Bundeswehr:Die Fähigkeitslücke

Ein Kuriosum: Deutschland liefert der Ukraine in Form der Flugabwehrpanzern eine Technologie, die der Bundeswehr selbst fehlt.

Kommentar von Joachim Käppner

Am Anfang wollten die Deutschen nur "Verteidigungswaffen" für den Existenzkampf der Ukraine liefern. Das sollte wohl moralisch unbedenklicher klingen. Die meisten Kriegswaffen lassen sich freilich zur Defensive wie zur Offensive gleichermaßen gebrauchen, andernfalls hätte, nur zum Beispiel, die ihr Land verteidigende Rote Armee die Wehrmacht 1942 bei Stalingrad nicht durch einen Großangriff besiegen können. Auch der mit Schnellfeuergeschützen ausgestattete Flugabwehrpanzer Gepard ist daher für beides zu gebrauchen - oder wäre es, hätte die Bundeswehr das betagte Gefährt nicht bereits vor zwölf Jahren ausgemustert.

Erstaunlicherweise hat die Industrie noch eine Anzahl der Stahlkolosse behalten, die jetzt an die Ukraine gehen sollen.

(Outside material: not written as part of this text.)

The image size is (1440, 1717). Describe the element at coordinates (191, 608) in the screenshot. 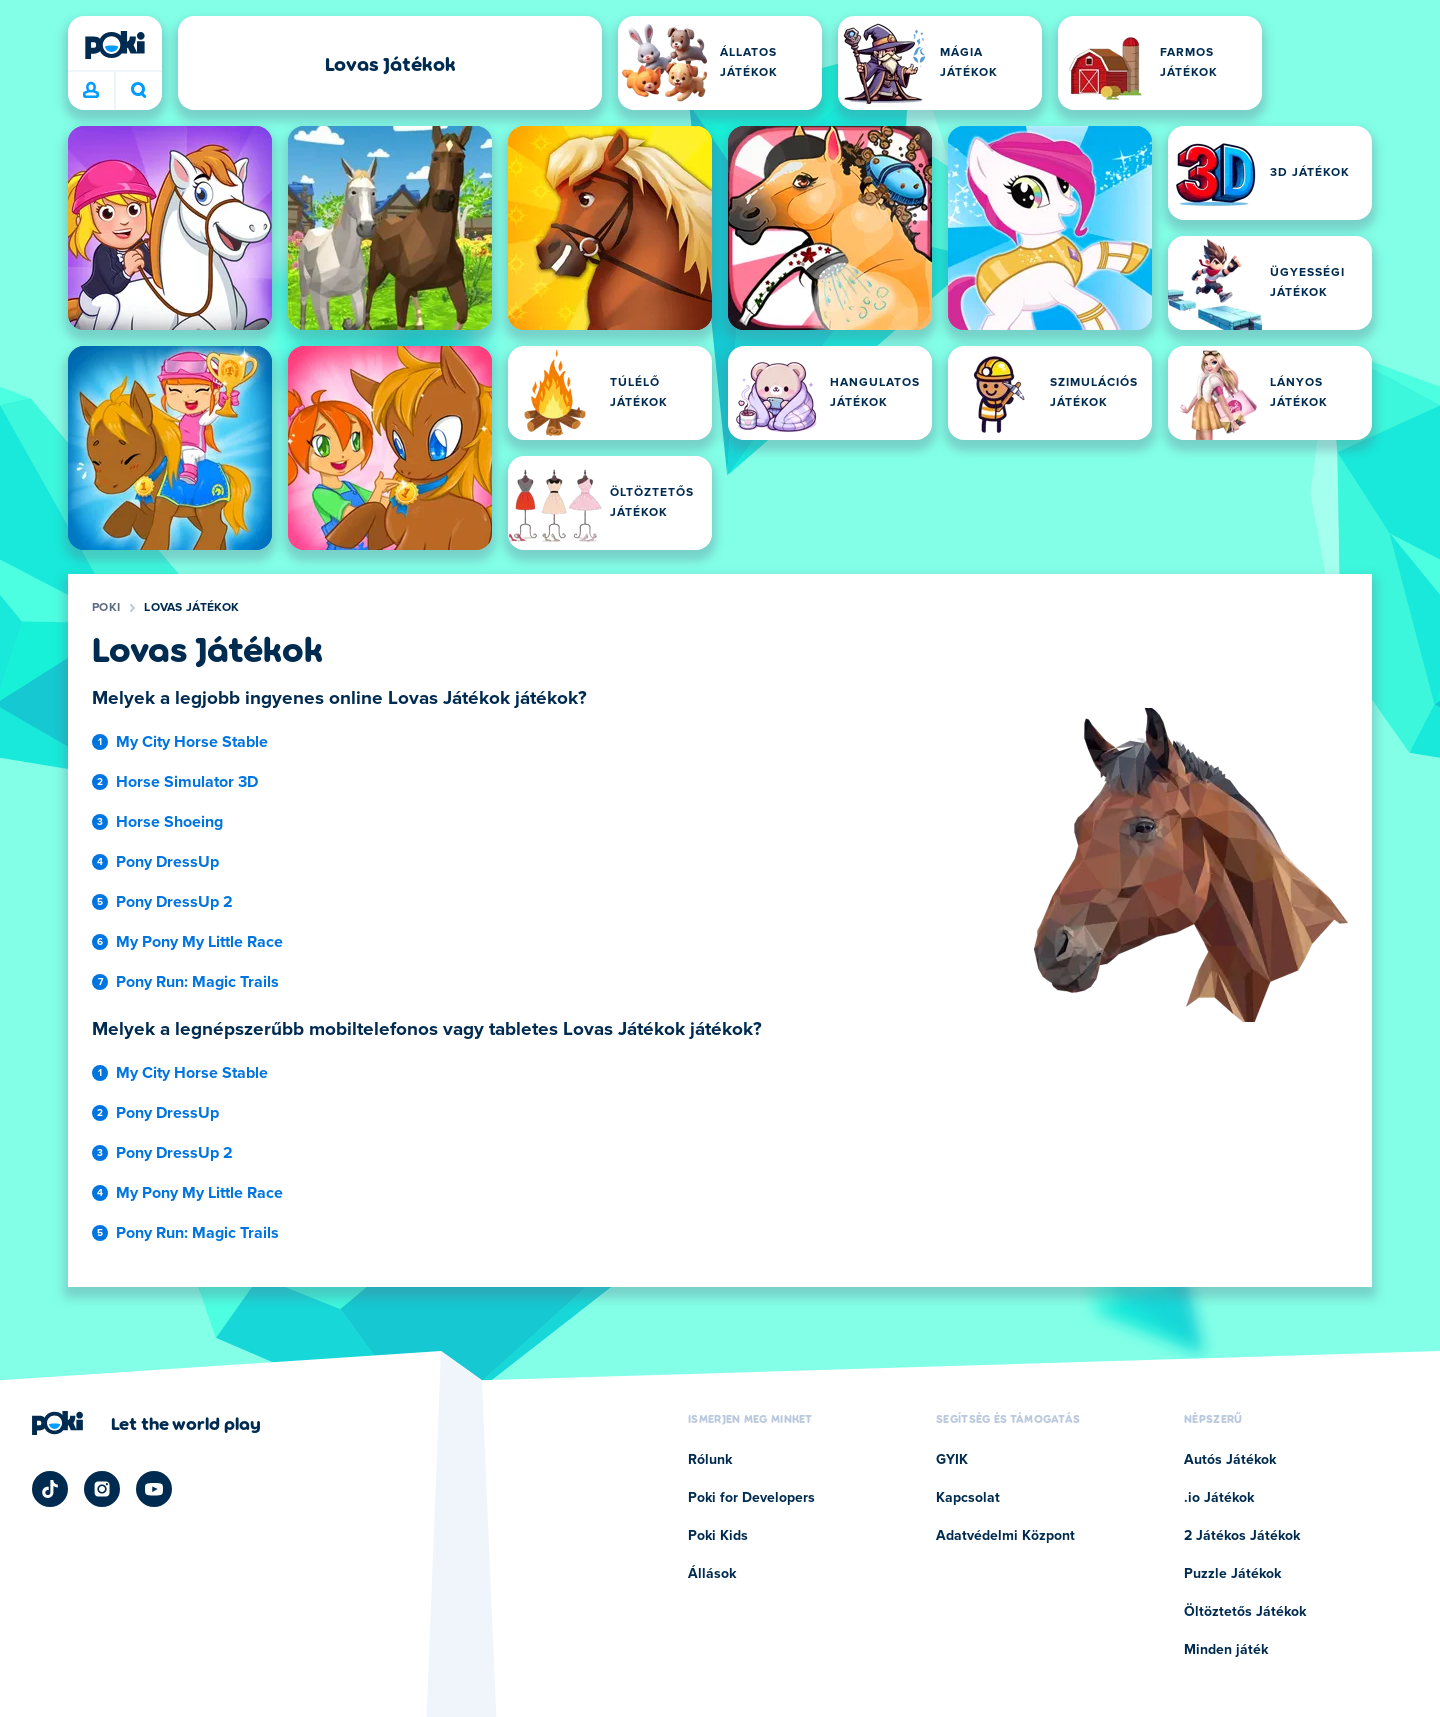

I see `Lovas Játékok` at that location.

Unabhängig von der ungeklärten Frage, ob es überhaupt noch genug Ersatzteile und Munition dafür gibt, was das Gerät den von Putins Mordfeldzug bedrängten Ukrainern also wirklich nutzt: Deutschland liefert der Ukraine eine Waffentechnik, über die es selbst so gut wie nicht mehr verfügt. Dieses Kuriosum zeigt pars pro toto, wie stiefmütterlich die Bundeswehr spätestens seit Beginn der Ära Merkel behandelt wurde: Die Gepard-Panzer wurden niemals ersetzt, weil die Politik die Landes- und Bündnisverteidigung damals als so was von gestern betrachtete und Auslandseinsätze als einziges Gebot der Stunde galten. Ähnliche, aber hochmoderne Systeme wie Mantis kamen nur in so winzigen Stückzahlen zur Truppe, dass sie im Verteidigungsfall wenig ausrichten würden. Für solche Mängel hat die Bundeswehr ein eigenes Wort geprägt: die Fähigkeitslücke.

In der Ausrüstung, soll das bedeuten, klafft eine Lücke, welche die Armee unfähig macht, eine bestimmte Aufgabe zu erfüllen, selbst wenn diese Aufgabe eigentlich unverzichtbar wäre - wie die eigenen Truppen mit Schnellfeuerkanonen gegen angreifende Hubschrauber, Drohnen und Tiefflieger zu schützen. Die Bundeswehr braucht die 100 Milliarden Sondervermögen wirklich dringend.